Everything from the line with "skelbimų standartai" to the end of the data below, both lines included, should be transcribed exactly; please omit the pictures.

+++++

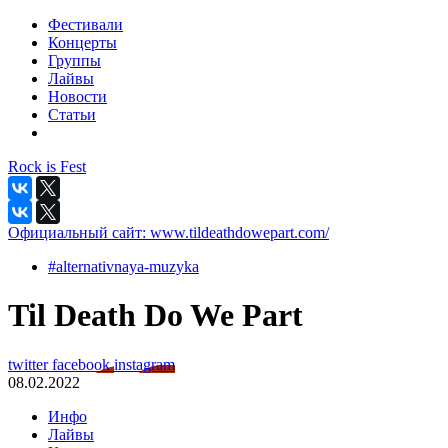
Фестивали
Концерты
Группы
Лайвы
Новости
Статьи
Rock is Fest
Официальный сайт:
www.tildeathdowepart.com/
#alternativnaya-muzyka
Til Death Do We Part
twitter
facebook
instagram
08.02.2022
Инфо
Лайвы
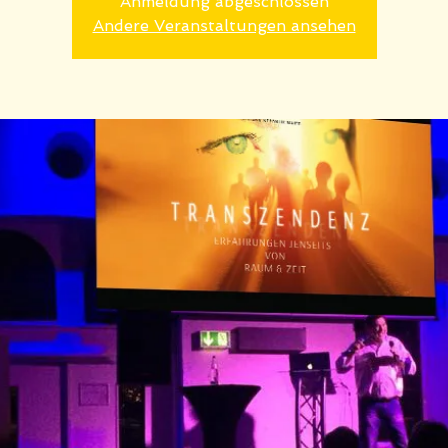
Anmeldung abgeschlossen
Andere Veranstaltungen ansehen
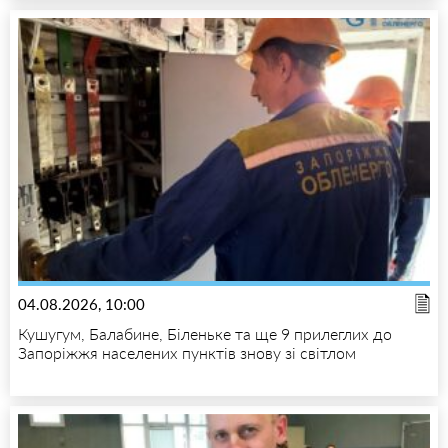
04.08.2026, 10:00
Кушугум, Балабине, Біленьке та ще 9 прилеглих до
Запоріжжя населених пунктів знову зі світлом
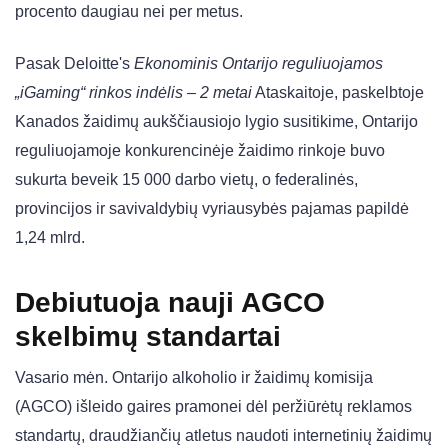
procento daugiau nei per metus.
Pasak Deloitte's
Ekonominis Ontarijo reguliuojamos
„iGaming“ rinkos indėlis – 2 metai
Ataskaitoje, paskelbtoje
Kanados žaidimų aukščiausiojo lygio susitikime, Ontarijo
reguliuojamoje konkurencinėje žaidimo rinkoje buvo
sukurta beveik 15 000 darbo vietų, o federalinės,
provincijos ir savivaldybių vyriausybės pajamas papildė
1,24 mlrd.
Debiutuoja nauji AGCO
skelbimų standartai
Vasario mėn. Ontarijo alkoholio ir žaidimų komisija
(AGCO) išleido gaires pramonei dėl peržiūrėtų reklamos
standartų, draudžiančių atletus naudoti internetinių žaidimų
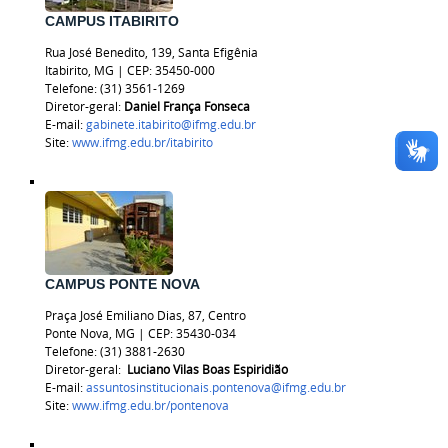
CAMPUS ITABIRITO
Rua José Benedito, 139, Santa Efigênia
Itabirito, MG | CEP: 35450-000
Telefone: (31) 3561-1269
Diretor-geral:
Daniel França Fonseca
E-mail:
gabinete.itabirito@ifmg.edu.br
Site:
www.ifmg.edu.br/itabirito
CAMPUS PONTE NOVA
Praça José Emiliano Dias, 87, Centro
Ponte Nova, MG | CEP: 35430-034
Telefone: (31) 3881-2630
Diretor-geral:
Luciano Vilas Boas Espiridião
E-mail:
assuntosinstitucionais.pontenova@ifmg.edu.br
Site:
www.ifmg.edu.br/pontenova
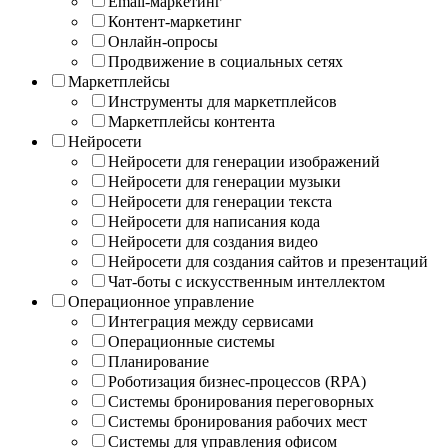
Email-маркетинг
Контент-маркетинг
Онлайн-опросы
Продвижение в социальных сетях
Маркетплейсы
Инструменты для маркетплейсов
Маркетплейсы контента
Нейросети
Нейросети для генерации изображений
Нейросети для генерации музыки
Нейросети для генерации текста
Нейросети для написания кода
Нейросети для создания видео
Нейросети для создания сайтов и презентаций
Чат-боты с искусственным интеллектом
Операционное управление
Интеграция между сервисами
Операционные системы
Планирование
Роботизация бизнес-процессов (RPA)
Системы бронирования переговорных
Системы бронирования рабочих мест
Системы для управления офисом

+++++

→ **Response below**
skelbimų standartai
Vasario mėn. Ontarijo alkoholio ir žaidimų komisija
(AGCO) išleido gaires pramonei dėl peržiūrėtų reklamos
standartų, draudžiančių atletus naudoti internetinių žaidimų
CAMPUS ITABIRITO
Rua José Benedito, 139, Santa Efigênia
Itabirito, MG | CEP: 35450-000
Telefone: (31) 3561-1269
Diretor-geral:
Daniel França Fonseca
E-mail:
gabinete.itabirito@ifmg.edu.br
Site:
www.ifmg.edu.br/itabirito
CAMPUS PONTE NOVA
Praça José Emiliano Dias, 87, Centro
Ponte Nova, MG | CEP: 35430-034
Telefone: (31) 3881-2630
Diretor-geral:
Luciano Vilas Boas Espiridião
E-mail:
assuntosinstitucionais.pontenova@ifmg.edu.br
Site:
www.ifmg.edu.br/pontenova
Email-маркетинг
Контент-маркетинг
Онлайн-опросы
Продвижение в социальных сетях
Маркетплейсы
Инструменты для маркетплейсов
Маркетплейсы контента
Нейросети
Нейросети для генерации изображений
Нейросети для генерации музыки
Нейросети для генерации текста
Нейросети для написания кода
Нейросети для создания видео
Нейросети для создания сайтов и презентаций
Чат-боты с искусственным интеллектом
Операционное управление
Интеграция между сервисами
Операционные системы
Планирование
Роботизация бизнес-процессов (RPA)
Системы бронирования переговорных
Системы бронирования рабочих мест
Системы для управления офисом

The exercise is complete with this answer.